DS520: Real-time Data Analytics Platform Based on Lambda Architectures

Leslie C Milton
From GHC With Love!
2 min readOct 3, 2019
Speaker: Yang Zhou

Speaker: Yang Zhou

Summary: Traditionally, our ability to deliver insights on data has been hindered by the latency issues associated with copying data periodically to data warehouses. Yang Zhou explained how to build a real-time analytics platform based on lambda architecture to help deliver data-driven insights and take actions on it in near real-time.

Yang works for Intuit as a software engineer.

Speaker started with a data science scenario. A data scientist, Julie, noticed a gap existed in end-to-end technical monitoring. There are two reasons for gap (no end to end transaction password and analytics not available in real time).

We need to get analytics data to be near time. Build a scalable, distributed real-time system that handles lots of data. Lambda architecture will solve this problem. This architecture is a great approach to go from batch processing to real-time streaming. There are 3 layers of Lambda architecture: Batch Layer, Serving Layer and Speed Layer.

Speaker described each layer in detail.

Speaker also discussed Intuit’s Real-Time Analytics Platform. The source data is sent to Apache Kafka to handle real time data (message passing). Spark streaming is used to consume the info from Kafka. Apache Spark is a unified analytics engine for large-scale data processing. Spark divides the data into mini-batches and sent to the Spark Engine. The data store is Cassandra. Cassandra is a distributed, NoSQL database management system.

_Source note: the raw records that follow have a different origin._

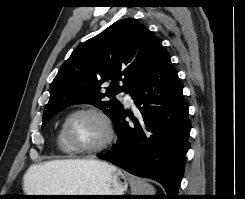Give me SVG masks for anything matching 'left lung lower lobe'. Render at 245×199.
Masks as SVG:
<instances>
[{
	"instance_id": "left-lung-lower-lobe-1",
	"label": "left lung lower lobe",
	"mask_w": 245,
	"mask_h": 199,
	"mask_svg": "<svg viewBox=\"0 0 245 199\" xmlns=\"http://www.w3.org/2000/svg\"><path fill=\"white\" fill-rule=\"evenodd\" d=\"M139 112L124 109L113 121L119 136L100 159L161 183L174 199L184 173L190 123L178 72L165 49L149 72L130 91ZM129 116L133 124L125 121Z\"/></svg>"
}]
</instances>
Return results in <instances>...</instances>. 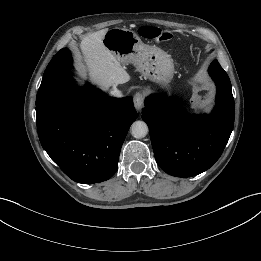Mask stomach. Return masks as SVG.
I'll return each mask as SVG.
<instances>
[{
	"mask_svg": "<svg viewBox=\"0 0 261 261\" xmlns=\"http://www.w3.org/2000/svg\"><path fill=\"white\" fill-rule=\"evenodd\" d=\"M102 41L122 65L133 64L145 78L166 91L170 90L174 65L166 52L144 44L134 31L127 28L109 29Z\"/></svg>",
	"mask_w": 261,
	"mask_h": 261,
	"instance_id": "obj_1",
	"label": "stomach"
}]
</instances>
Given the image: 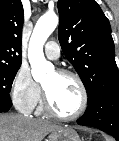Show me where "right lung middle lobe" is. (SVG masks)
<instances>
[{"mask_svg": "<svg viewBox=\"0 0 119 141\" xmlns=\"http://www.w3.org/2000/svg\"><path fill=\"white\" fill-rule=\"evenodd\" d=\"M20 65H0V103L12 105L9 92Z\"/></svg>", "mask_w": 119, "mask_h": 141, "instance_id": "obj_1", "label": "right lung middle lobe"}]
</instances>
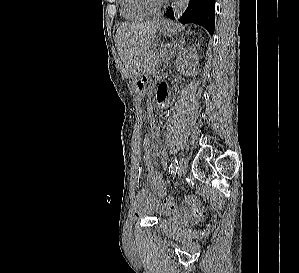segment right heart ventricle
<instances>
[{"mask_svg": "<svg viewBox=\"0 0 299 273\" xmlns=\"http://www.w3.org/2000/svg\"><path fill=\"white\" fill-rule=\"evenodd\" d=\"M121 16L129 21H139L149 16V12L142 9L136 0H121Z\"/></svg>", "mask_w": 299, "mask_h": 273, "instance_id": "e07e8e85", "label": "right heart ventricle"}]
</instances>
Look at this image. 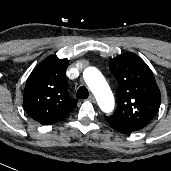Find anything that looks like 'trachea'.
I'll return each instance as SVG.
<instances>
[{"mask_svg":"<svg viewBox=\"0 0 171 171\" xmlns=\"http://www.w3.org/2000/svg\"><path fill=\"white\" fill-rule=\"evenodd\" d=\"M76 96H77V98H88V96H89L88 89L86 87H84V86H81L77 90Z\"/></svg>","mask_w":171,"mask_h":171,"instance_id":"1","label":"trachea"}]
</instances>
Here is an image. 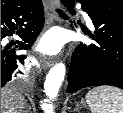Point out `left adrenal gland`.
I'll list each match as a JSON object with an SVG mask.
<instances>
[{
	"instance_id": "obj_1",
	"label": "left adrenal gland",
	"mask_w": 123,
	"mask_h": 113,
	"mask_svg": "<svg viewBox=\"0 0 123 113\" xmlns=\"http://www.w3.org/2000/svg\"><path fill=\"white\" fill-rule=\"evenodd\" d=\"M81 104H83V107H85V102L82 101ZM77 108H78V107H77ZM77 108H76V109H77Z\"/></svg>"
}]
</instances>
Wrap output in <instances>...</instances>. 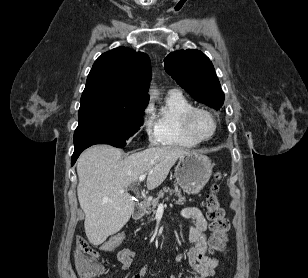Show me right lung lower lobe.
<instances>
[{
	"mask_svg": "<svg viewBox=\"0 0 308 278\" xmlns=\"http://www.w3.org/2000/svg\"><path fill=\"white\" fill-rule=\"evenodd\" d=\"M89 146H91V145H84V146L75 147L74 153L72 155L71 165H73L76 162V160L79 157V155L81 154V152L83 150H85L86 148H88Z\"/></svg>",
	"mask_w": 308,
	"mask_h": 278,
	"instance_id": "1",
	"label": "right lung lower lobe"
}]
</instances>
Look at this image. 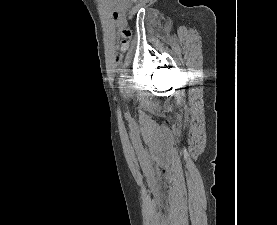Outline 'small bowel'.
I'll list each match as a JSON object with an SVG mask.
<instances>
[{"label": "small bowel", "instance_id": "obj_1", "mask_svg": "<svg viewBox=\"0 0 277 225\" xmlns=\"http://www.w3.org/2000/svg\"><path fill=\"white\" fill-rule=\"evenodd\" d=\"M120 16H121L120 11L114 12V14H113V18H114V19H119Z\"/></svg>", "mask_w": 277, "mask_h": 225}]
</instances>
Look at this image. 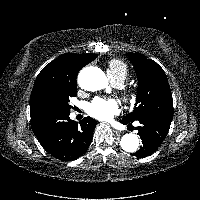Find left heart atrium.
Segmentation results:
<instances>
[{"mask_svg":"<svg viewBox=\"0 0 200 200\" xmlns=\"http://www.w3.org/2000/svg\"><path fill=\"white\" fill-rule=\"evenodd\" d=\"M87 113L102 121H109L119 113V105L112 98H95L87 107Z\"/></svg>","mask_w":200,"mask_h":200,"instance_id":"left-heart-atrium-1","label":"left heart atrium"}]
</instances>
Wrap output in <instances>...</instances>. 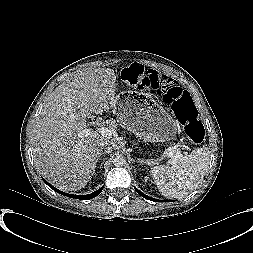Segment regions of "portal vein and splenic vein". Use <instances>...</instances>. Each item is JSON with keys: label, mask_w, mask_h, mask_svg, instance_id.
<instances>
[{"label": "portal vein and splenic vein", "mask_w": 253, "mask_h": 253, "mask_svg": "<svg viewBox=\"0 0 253 253\" xmlns=\"http://www.w3.org/2000/svg\"><path fill=\"white\" fill-rule=\"evenodd\" d=\"M99 133L106 138H112V136L115 135V130L113 128H109V127H105V126H101L98 129ZM85 134L88 133L87 131H84ZM171 158H173V160H175L176 158L180 157L182 154L179 150H171L168 154Z\"/></svg>", "instance_id": "portal-vein-and-splenic-vein-1"}]
</instances>
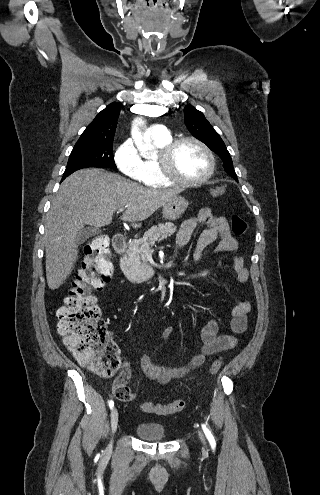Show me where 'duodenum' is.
Listing matches in <instances>:
<instances>
[{"label":"duodenum","mask_w":320,"mask_h":495,"mask_svg":"<svg viewBox=\"0 0 320 495\" xmlns=\"http://www.w3.org/2000/svg\"><path fill=\"white\" fill-rule=\"evenodd\" d=\"M113 248L116 253L123 254L126 251V240L122 235H115L112 240Z\"/></svg>","instance_id":"obj_1"}]
</instances>
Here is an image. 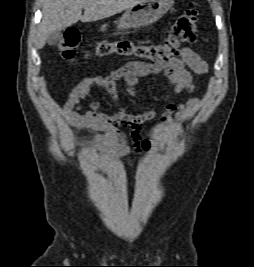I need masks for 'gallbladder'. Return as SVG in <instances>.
<instances>
[{
    "instance_id": "1",
    "label": "gallbladder",
    "mask_w": 254,
    "mask_h": 267,
    "mask_svg": "<svg viewBox=\"0 0 254 267\" xmlns=\"http://www.w3.org/2000/svg\"><path fill=\"white\" fill-rule=\"evenodd\" d=\"M62 35L60 31L53 32L49 37L47 38V43L49 46H54L60 41Z\"/></svg>"
}]
</instances>
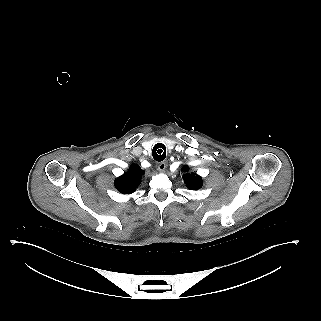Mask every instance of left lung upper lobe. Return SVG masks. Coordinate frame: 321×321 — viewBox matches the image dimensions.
<instances>
[{
    "label": "left lung upper lobe",
    "mask_w": 321,
    "mask_h": 321,
    "mask_svg": "<svg viewBox=\"0 0 321 321\" xmlns=\"http://www.w3.org/2000/svg\"><path fill=\"white\" fill-rule=\"evenodd\" d=\"M183 170L187 172L189 170V168L187 166H185L183 168ZM183 178H184L187 188H189L190 190H198L202 187L201 177L198 175H195L194 173L184 174Z\"/></svg>",
    "instance_id": "1"
}]
</instances>
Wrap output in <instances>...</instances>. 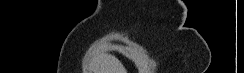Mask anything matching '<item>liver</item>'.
I'll use <instances>...</instances> for the list:
<instances>
[{
	"label": "liver",
	"instance_id": "liver-1",
	"mask_svg": "<svg viewBox=\"0 0 244 73\" xmlns=\"http://www.w3.org/2000/svg\"><path fill=\"white\" fill-rule=\"evenodd\" d=\"M95 62L97 73H126L124 66L115 56L103 54Z\"/></svg>",
	"mask_w": 244,
	"mask_h": 73
}]
</instances>
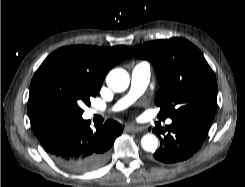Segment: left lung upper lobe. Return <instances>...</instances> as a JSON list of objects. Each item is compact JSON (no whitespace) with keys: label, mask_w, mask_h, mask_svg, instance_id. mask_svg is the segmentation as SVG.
<instances>
[{"label":"left lung upper lobe","mask_w":245,"mask_h":187,"mask_svg":"<svg viewBox=\"0 0 245 187\" xmlns=\"http://www.w3.org/2000/svg\"><path fill=\"white\" fill-rule=\"evenodd\" d=\"M141 59L151 61L160 90L155 104L165 120H212L217 82L202 53L183 38L151 41L131 48Z\"/></svg>","instance_id":"1"}]
</instances>
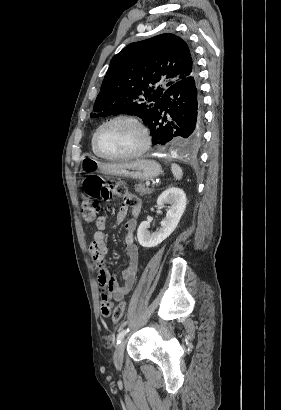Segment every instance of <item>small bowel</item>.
I'll return each instance as SVG.
<instances>
[{
	"label": "small bowel",
	"mask_w": 281,
	"mask_h": 410,
	"mask_svg": "<svg viewBox=\"0 0 281 410\" xmlns=\"http://www.w3.org/2000/svg\"><path fill=\"white\" fill-rule=\"evenodd\" d=\"M140 209L139 199L134 195L127 194L123 198L117 215V219L121 220L129 210L133 214V218L125 224V245L128 261L121 271L122 282L111 275L106 263L108 252L106 245V217L100 215L95 221L96 231L93 234L90 245V254L98 269V282L103 287L101 292V313L104 317L109 316L113 302L124 298L134 286L139 259L138 248L134 242V232L137 226L136 217L139 215ZM104 308L108 310L107 313L103 312Z\"/></svg>",
	"instance_id": "1"
}]
</instances>
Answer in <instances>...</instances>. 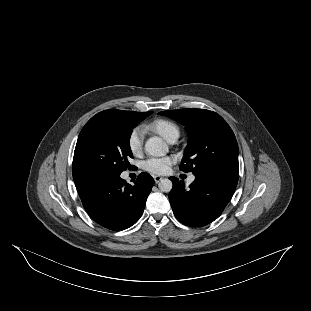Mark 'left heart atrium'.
I'll return each instance as SVG.
<instances>
[{
	"mask_svg": "<svg viewBox=\"0 0 311 311\" xmlns=\"http://www.w3.org/2000/svg\"><path fill=\"white\" fill-rule=\"evenodd\" d=\"M177 162V157L170 155L162 158H149L142 163V169L150 174L167 175L171 167Z\"/></svg>",
	"mask_w": 311,
	"mask_h": 311,
	"instance_id": "39dd6f15",
	"label": "left heart atrium"
}]
</instances>
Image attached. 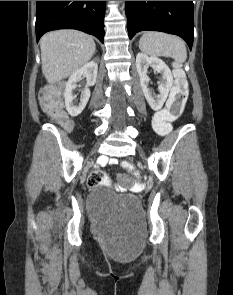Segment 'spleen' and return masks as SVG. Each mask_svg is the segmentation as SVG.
Listing matches in <instances>:
<instances>
[{
    "label": "spleen",
    "instance_id": "obj_1",
    "mask_svg": "<svg viewBox=\"0 0 233 295\" xmlns=\"http://www.w3.org/2000/svg\"><path fill=\"white\" fill-rule=\"evenodd\" d=\"M139 48L150 56L172 57L181 63L187 58L185 42L178 36L149 31L139 40Z\"/></svg>",
    "mask_w": 233,
    "mask_h": 295
}]
</instances>
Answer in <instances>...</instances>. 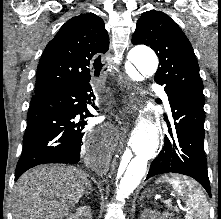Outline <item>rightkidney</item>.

Customers’ actions from web UI fire events to send JSON payload to Kafka.

The dashboards identify and report metrics associated with key customer activities. Aggregated events are also sent to Wavefront to automate alerting and monitoring. Tableau enables slicing and dicing of events. For example, Quickbooks is using Intuit’s technology to analyze near real-time events.

Anomaly detection time has been reduced from days to seconds. Data scientist can rest easy with this platform to feel happier with their work and life.

--

--